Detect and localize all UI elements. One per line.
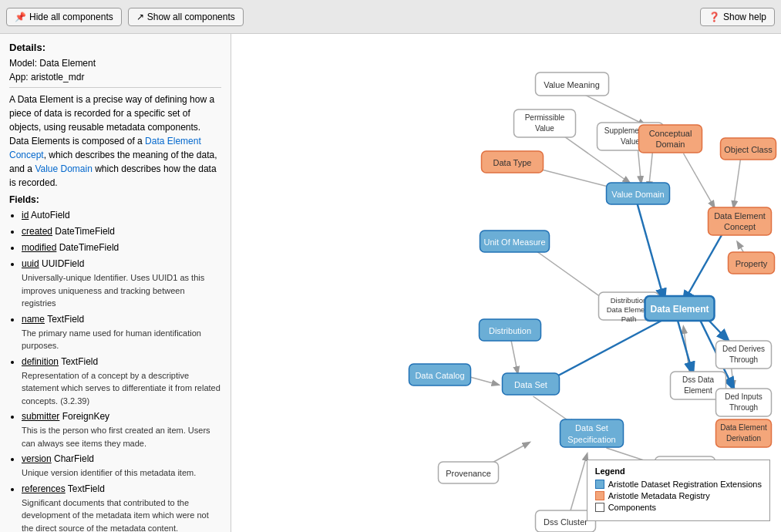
- fields-label: Fields:: [9, 194, 221, 205]
- field-item: id AutoField: [22, 208, 221, 222]
- svg-text:Provenance: Provenance: [446, 469, 491, 478]
- svg-text:Data Element: Data Element: [720, 423, 767, 432]
- svg-line-19: [638, 204, 665, 300]
- legend-title: Legend: [595, 466, 762, 476]
- field-item: uuid UUIDFieldUniversally-unique Identif…: [22, 257, 221, 310]
- details-title: Details:: [9, 42, 221, 53]
- svg-text:Unit Of Measure: Unit Of Measure: [483, 237, 545, 247]
- field-name: references: [22, 483, 66, 494]
- svg-text:Data Catalog: Data Catalog: [415, 371, 464, 380]
- field-name: submitter: [22, 411, 59, 422]
- svg-text:Data Set: Data Set: [575, 423, 608, 433]
- svg-text:Data Element: Data Element: [650, 304, 709, 315]
- svg-text:Through: Through: [729, 403, 758, 412]
- model-info: Model: Data Element: [9, 58, 221, 69]
- expand-icon: ↗: [136, 12, 144, 22]
- svg-text:Value: Value: [621, 137, 640, 146]
- field-name: modified: [22, 242, 56, 253]
- help-icon: ❓: [709, 12, 720, 22]
- divider: [9, 87, 221, 88]
- pin-icon: 📌: [15, 12, 26, 22]
- svg-text:Concept: Concept: [724, 222, 756, 231]
- field-item: submitter ForeignKeyThis is the person w…: [22, 409, 221, 450]
- field-item: name TextFieldThe primary name used for …: [22, 312, 221, 352]
- field-description: The primary name used for human identifi…: [22, 327, 221, 352]
- details-panel: Details: Model: Data Element App: aristo…: [0, 34, 231, 532]
- app-info: App: aristotle_mdr: [9, 72, 221, 82]
- svg-text:Value: Value: [535, 124, 554, 133]
- svg-text:Data Type: Data Type: [493, 158, 532, 167]
- show-help-button[interactable]: ❓ Show help: [700, 8, 775, 26]
- svg-text:Ded Derives: Ded Derives: [722, 345, 765, 353]
- field-item: version CharFieldUnique version identifi…: [22, 452, 221, 480]
- fields-list: id AutoFieldcreated DateTimeFieldmodifie…: [9, 208, 221, 532]
- legend-box-salmon: [595, 491, 604, 500]
- svg-text:Value Meaning: Value Meaning: [544, 80, 600, 89]
- field-name: name: [22, 314, 45, 325]
- field-description: Unique version identifier of this metada…: [22, 466, 221, 480]
- top-bar: 📌 Hide all components ↗ Show all compone…: [0, 0, 781, 34]
- svg-text:Data Element: Data Element: [714, 211, 766, 221]
- field-description: Representation of a concept by a descrip…: [22, 369, 221, 408]
- svg-line-5: [684, 153, 715, 207]
- svg-text:Derivation: Derivation: [726, 434, 761, 443]
- main-area: Details: Model: Data Element App: aristo…: [0, 34, 781, 532]
- legend-item-1: Aristotle Dataset Registration Extension…: [595, 480, 762, 489]
- svg-line-22: [678, 319, 693, 373]
- legend: Legend Aristotle Dataset Registration Ex…: [587, 460, 770, 521]
- svg-text:Data Set: Data Set: [514, 380, 547, 389]
- svg-text:Path: Path: [621, 315, 637, 323]
- svg-text:Through: Through: [729, 355, 758, 364]
- field-description: Universally-unique Identifier. Uses UUID…: [22, 271, 221, 310]
- svg-text:Permissible: Permissible: [525, 113, 565, 122]
- value-domain-link[interactable]: Value Domain: [35, 163, 92, 174]
- svg-text:Element: Element: [684, 386, 712, 395]
- legend-item-2: Aristotle Metadata Registry: [595, 491, 762, 500]
- field-description: Significant documents that contributed t…: [22, 497, 221, 533]
- field-name: created: [22, 226, 52, 237]
- svg-text:Ded Inputs: Ded Inputs: [725, 392, 762, 401]
- field-item: modified DateTimeField: [22, 241, 221, 254]
- svg-text:Property: Property: [736, 259, 768, 268]
- field-item: references TextFieldSignificant document…: [22, 482, 221, 533]
- hide-all-components-button[interactable]: 📌 Hide all components: [6, 8, 122, 26]
- legend-label-3: Components: [608, 503, 656, 512]
- svg-text:Distribution: Distribution: [489, 326, 531, 335]
- svg-text:Distribution: Distribution: [611, 296, 648, 305]
- show-all-components-button[interactable]: ↗ Show all components: [128, 8, 244, 26]
- svg-line-6: [734, 153, 742, 207]
- legend-box-white: [595, 503, 604, 512]
- field-name: uuid: [22, 258, 39, 269]
- svg-text:Value Domain: Value Domain: [611, 190, 664, 199]
- svg-text:Domain: Domain: [656, 140, 685, 149]
- field-item: definition TextFieldRepresentation of a …: [22, 355, 221, 408]
- field-item: created DateTimeField: [22, 224, 221, 238]
- svg-line-20: [684, 234, 722, 302]
- svg-line-21: [541, 319, 665, 385]
- field-name: definition: [22, 356, 59, 367]
- svg-text:Dss Data: Dss Data: [682, 375, 715, 384]
- graph-panel: Value Meaning Permissible Value Suppleme…: [231, 34, 781, 532]
- legend-label-1: Aristotle Dataset Registration Extension…: [608, 480, 762, 489]
- svg-text:Object Class: Object Class: [724, 145, 773, 154]
- svg-text:Specification: Specification: [567, 435, 615, 444]
- legend-box-blue: [595, 480, 604, 489]
- legend-label-2: Aristotle Metadata Registry: [608, 491, 710, 500]
- legend-item-3: Components: [595, 503, 762, 512]
- field-name: version: [22, 453, 52, 464]
- field-name: id: [22, 210, 29, 221]
- description: A Data Element is a precise way of defin…: [9, 93, 221, 190]
- field-description: This is the person who first created an …: [22, 424, 221, 450]
- svg-text:Dss Cluster: Dss Cluster: [544, 517, 587, 527]
- svg-text:Conceptual: Conceptual: [649, 129, 692, 138]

What you will do: Quote the listing above in full, except for the pictures.

Solution for this exercise:
Detect and localize all UI elements. One per line.
- fields-label: Fields:: [9, 194, 221, 205]
- field-item: id AutoField: [22, 208, 221, 222]
- svg-text:Provenance: Provenance: [446, 469, 491, 478]
- svg-text:Data Element: Data Element: [720, 423, 767, 432]
- svg-line-19: [638, 204, 665, 300]
- legend-title: Legend: [595, 466, 762, 476]
- field-item: uuid UUIDFieldUniversally-unique Identif…: [22, 257, 221, 310]
- details-title: Details:: [9, 42, 221, 53]
- svg-text:Unit Of Measure: Unit Of Measure: [483, 237, 545, 247]
- field-name: references: [22, 483, 66, 494]
- svg-text:Data Catalog: Data Catalog: [415, 371, 464, 380]
- field-name: submitter: [22, 411, 59, 422]
- svg-text:Data Set: Data Set: [575, 423, 608, 433]
- svg-text:Data Element: Data Element: [650, 304, 709, 315]
- svg-text:Through: Through: [729, 403, 758, 412]
- model-info: Model: Data Element: [9, 58, 221, 69]
- expand-icon: ↗: [136, 12, 144, 22]
- svg-text:Value: Value: [621, 137, 640, 146]
- field-name: modified: [22, 242, 56, 253]
- help-icon: ❓: [709, 12, 720, 22]
- divider: [9, 87, 221, 88]
- pin-icon: 📌: [15, 12, 26, 22]
- svg-text:Concept: Concept: [724, 222, 756, 231]
- field-item: submitter ForeignKeyThis is the person w…: [22, 409, 221, 450]
- field-item: name TextFieldThe primary name used for …: [22, 312, 221, 352]
- field-description: The primary name used for human identifi…: [22, 327, 221, 352]
- details-panel: Details: Model: Data Element App: aristo…: [0, 34, 231, 532]
- app-info: App: aristotle_mdr: [9, 72, 221, 82]
- svg-text:Value: Value: [535, 124, 554, 133]
- svg-text:Data Type: Data Type: [493, 158, 532, 167]
- show-help-button[interactable]: ❓ Show help: [700, 8, 775, 26]
- svg-text:Ded Derives: Ded Derives: [722, 345, 765, 353]
- field-item: version CharFieldUnique version identifi…: [22, 452, 221, 480]
- fields-list: id AutoFieldcreated DateTimeFieldmodifie…: [9, 208, 221, 532]
- legend-box-salmon: [595, 491, 604, 500]
- svg-text:Value Meaning: Value Meaning: [544, 80, 600, 89]
- field-name: name: [22, 314, 45, 325]
- field-description: Unique version identifier of this metada…: [22, 466, 221, 480]
- top-bar: 📌 Hide all components ↗ Show all compone…: [0, 0, 781, 34]
- svg-text:Data Element: Data Element: [714, 211, 766, 221]
- field-description: Representation of a concept by a descrip…: [22, 369, 221, 408]
- svg-line-5: [684, 153, 715, 207]
- svg-text:Derivation: Derivation: [726, 434, 761, 443]
- main-area: Details: Model: Data Element App: aristo…: [0, 34, 781, 532]
- legend-item-1: Aristotle Dataset Registration Extension…: [595, 480, 762, 489]
- svg-line-22: [678, 319, 693, 373]
- legend: Legend Aristotle Dataset Registration Ex…: [587, 460, 770, 521]
- svg-text:Data Set: Data Set: [514, 380, 547, 389]
- svg-text:Path: Path: [621, 315, 637, 323]
- svg-text:Through: Through: [729, 355, 758, 364]
- field-description: Universally-unique Identifier. Uses UUID…: [22, 271, 221, 310]
- svg-text:Permissible: Permissible: [525, 113, 565, 122]
- value-domain-link[interactable]: Value Domain: [35, 163, 92, 174]
- svg-text:Element: Element: [684, 386, 712, 395]
- legend-item-2: Aristotle Metadata Registry: [595, 491, 762, 500]
- field-description: Significant documents that contributed t…: [22, 497, 221, 533]
- field-name: created: [22, 226, 52, 237]
- svg-text:Ded Inputs: Ded Inputs: [725, 392, 762, 401]
- field-item: modified DateTimeField: [22, 241, 221, 254]
- svg-text:Property: Property: [736, 259, 768, 268]
- field-item: references TextFieldSignificant document…: [22, 482, 221, 533]
- hide-all-components-button[interactable]: 📌 Hide all components: [6, 8, 122, 26]
- legend-label-3: Components: [608, 503, 656, 512]
- svg-text:Distribution: Distribution: [489, 326, 531, 335]
- svg-text:Distribution: Distribution: [611, 296, 648, 305]
- show-all-components-button[interactable]: ↗ Show all components: [128, 8, 244, 26]
- svg-line-6: [734, 153, 742, 207]
- legend-box-white: [595, 503, 604, 512]
- field-name: uuid: [22, 258, 39, 269]
- svg-text:Value Domain: Value Domain: [611, 190, 664, 199]
- svg-text:Domain: Domain: [656, 140, 685, 149]
- field-item: definition TextFieldRepresentation of a …: [22, 355, 221, 408]
- field-item: created DateTimeField: [22, 224, 221, 238]
- svg-line-20: [684, 234, 722, 302]
- svg-line-21: [541, 319, 665, 385]
- field-name: definition: [22, 356, 59, 367]
- svg-text:Dss Data: Dss Data: [682, 375, 715, 384]
- graph-panel: Value Meaning Permissible Value Suppleme…: [231, 34, 781, 532]
- legend-label-1: Aristotle Dataset Registration Extension…: [608, 480, 762, 489]
- svg-text:Object Class: Object Class: [724, 145, 773, 154]
- svg-text:Specification: Specification: [567, 435, 615, 444]
- legend-box-blue: [595, 480, 604, 489]
- legend-label-2: Aristotle Metadata Registry: [608, 491, 710, 500]
- legend-item-3: Components: [595, 503, 762, 512]
- field-name: version: [22, 453, 52, 464]
- field-name: id: [22, 210, 29, 221]
- description: A Data Element is a precise way of defin…: [9, 93, 221, 190]
- field-description: This is the person who first created an …: [22, 424, 221, 450]
- svg-text:Dss Cluster: Dss Cluster: [544, 517, 587, 527]
- svg-text:Conceptual: Conceptual: [649, 129, 692, 138]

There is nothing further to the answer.